Tourism or Narcissism?

I stood in the early spring sun soaking up the majestic beauty of Trevi Fountain. There was a seething crowd of tourists all around, with groups of every size competing in every language to be heard. It was happy noise and smiles abounded. Though it seemed a little excessive and quite deafening, the excitement was understandable. Or was it?

A woman near me sat on a post with her legs wrapped around the shoulders of her male companion, who was standing in front of her. It struck me as strange both because of the over-zealous public display of affection and the decibel of the unnatural woman’s laughter and because both were facing away from the fountain. Then I realized they were monkeying around for the camera.

Scanning the crowd, again and again I glimpsed people posing for an image of themselves. Except for the occasional solitary soul–no doubt one of the brooding sort like me–rarely did I see someone actually turn around and look at the fountain.

One teenager had furry boots the size of a Clidesdale’s long-hair-draped hoof at the end of her spindly tights-clad legs. As she struck various fashion-magazine-type poses, she seemed oblivious to her surroundings. All I could think is why all the trouble of leaving home if they just wanted pictures of themselves.

It is even endearing at times that people would want pictures of themselves in front of a monument that means so much to them–if it does, that is. It was the sheer number of poses and photographs that added up to what seemed like something other than what it claimed to be.

It is not that I wish to bash tourists. Perhaps it is more a certain tourist sensibility that is responsible for the less pretty pictures one can see even on a glorious day like this one. It actually troubled me a bit to see so few Americans, the usual culprits when it comes to this kind of self-obsession, because self-flagellation was not an option. Was this the culture of narcissism, à la my Dad’s book, gone global?

But lest we get too grim, I really do not think tourists are to blame, pure and simple.

One time I set out on one of the least attractive sections of the Erie Canal walk in Central New York. It was off season and the area really looked down in the mouth, in that distinctive upstate way. This thirty foot section of the path, at the head of the trail just out of the parking lot, was now rural after a fashion, if you consider overgrowth from apathy or neglect the countryside. The postindustrial-looking cement and rusted iron was typical for one of the ersatz grand old cities that form a constellation across the state along Route 90, which parallels the old canal route.

Just starting or finishing my walk, I noticed a small group of Asian visitors ooh-ing and aah-ing, pointing at this and that–a tree branch, the pitiful dirty stream, the sky, the birds? Somehow the sight of these strangers admiring terrain I knew so well as to take it for granted, moved me deeply.

This memorable encounter changed my opinion of tourists permanently. Seeing other people appreciate things can make one see them completely differently.
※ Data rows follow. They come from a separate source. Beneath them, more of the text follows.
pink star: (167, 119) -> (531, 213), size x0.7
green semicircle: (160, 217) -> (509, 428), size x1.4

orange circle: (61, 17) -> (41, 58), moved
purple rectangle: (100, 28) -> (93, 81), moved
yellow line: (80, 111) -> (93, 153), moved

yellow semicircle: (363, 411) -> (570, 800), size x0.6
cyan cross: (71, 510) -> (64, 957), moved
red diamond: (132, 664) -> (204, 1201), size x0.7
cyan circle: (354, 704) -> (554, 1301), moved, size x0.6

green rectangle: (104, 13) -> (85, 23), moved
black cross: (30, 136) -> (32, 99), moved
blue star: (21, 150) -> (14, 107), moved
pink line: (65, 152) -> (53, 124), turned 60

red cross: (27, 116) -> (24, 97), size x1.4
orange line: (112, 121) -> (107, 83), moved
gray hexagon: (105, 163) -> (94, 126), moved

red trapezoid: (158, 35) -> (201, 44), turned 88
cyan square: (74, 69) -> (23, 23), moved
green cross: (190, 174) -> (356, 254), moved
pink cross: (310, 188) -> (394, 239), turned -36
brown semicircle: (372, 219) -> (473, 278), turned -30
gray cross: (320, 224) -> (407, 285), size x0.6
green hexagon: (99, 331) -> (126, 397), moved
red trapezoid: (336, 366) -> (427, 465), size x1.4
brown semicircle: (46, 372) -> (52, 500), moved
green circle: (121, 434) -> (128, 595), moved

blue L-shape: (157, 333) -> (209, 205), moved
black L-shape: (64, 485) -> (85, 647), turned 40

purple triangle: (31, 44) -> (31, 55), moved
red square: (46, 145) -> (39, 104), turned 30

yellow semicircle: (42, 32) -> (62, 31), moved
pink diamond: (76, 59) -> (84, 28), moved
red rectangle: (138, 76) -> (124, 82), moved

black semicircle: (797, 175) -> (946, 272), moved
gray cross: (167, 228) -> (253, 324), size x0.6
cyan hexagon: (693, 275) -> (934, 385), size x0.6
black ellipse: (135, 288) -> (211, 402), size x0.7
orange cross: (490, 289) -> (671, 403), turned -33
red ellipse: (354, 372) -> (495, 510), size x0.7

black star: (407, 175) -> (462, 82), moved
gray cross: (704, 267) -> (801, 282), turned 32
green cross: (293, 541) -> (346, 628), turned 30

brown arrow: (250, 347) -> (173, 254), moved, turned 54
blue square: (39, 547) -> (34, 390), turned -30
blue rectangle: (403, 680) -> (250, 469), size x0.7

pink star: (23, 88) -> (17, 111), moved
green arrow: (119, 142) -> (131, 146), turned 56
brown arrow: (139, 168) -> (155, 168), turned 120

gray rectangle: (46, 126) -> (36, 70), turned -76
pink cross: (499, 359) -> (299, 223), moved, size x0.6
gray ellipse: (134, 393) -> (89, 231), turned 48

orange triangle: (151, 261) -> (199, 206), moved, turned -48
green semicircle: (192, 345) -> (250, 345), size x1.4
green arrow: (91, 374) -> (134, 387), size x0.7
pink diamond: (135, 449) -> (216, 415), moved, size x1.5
Since then I have a special fondness for the place, the understated charm of which it took the eyes of strangers to make me see.

But there is another kind of tourist, unlike those who were looking at the run-down area of the canal path. The latter gazed with what appeared to be near reverence; theirs was a demeanor of respect and openness to what they could glean from the setting. They wanted their pictures taken with it as the background, to treasure later.

The other kind of tourist has, of course, been much maligned. We know this character from literary portrayals of American tourists in works from Mark Twain’s Innocents Abroad to The Ugly American by Eugene Burdick and William Lederer, with the film version starring Marlin Brando. Nineteenth-century reformer Margaret Fuller, the most prominent female member of the crowd of Emerson and Thoreau, was greatly influenced by her Italian travels, as was Henry James later on. She thought Americans abroad fell in the categories of “servile” (those who voraciously imbibed everything Italian out of pure self-indulgence) or “conceited” (those who thought American achievements to be progress over the old ways, which they saw as inferior by definition). She preferred, naturally, the “thinking American,” who recognized the advantages of the American context (her passion was for democracy) yet did “not wish one seed from the Past to be lost”:

“The history of our planet in some moments seems so painfully mean and little, such terrible bafflings and failures to compensate some brilliant successes–such a crashing of the mass of men beneath the feet of a few, and these, too, of the least worthy–such a small drop of honey to each cup of gall, and, in many cases, so mingled, that it is never one moment in life purely tasted….” (Dispatches from Europe, 1846-60, “Dispatch 18: New and Old World Democracy.”)

What a beautiful phrase: “one moment in life purely tasted.” Fuller’s sensibility is so much more helpful than the supposed cultural expert qua tourist, like one who informs us in Bon Appetit that Trevi Fountain is “overrated” (May 2011). Just what would he think of that little patch of the canal path?

In an act rare for me, I decided I wanted my own picture of the magnificent fountain on this glorious day. With some serious manual calisthenics, I was able to get one without any of the tourists in it. That is, unless when I upload the photographs, it turns out their reflections appear, like that of Narcissus, marring the exquisite pale green of Trevi’s pure waters.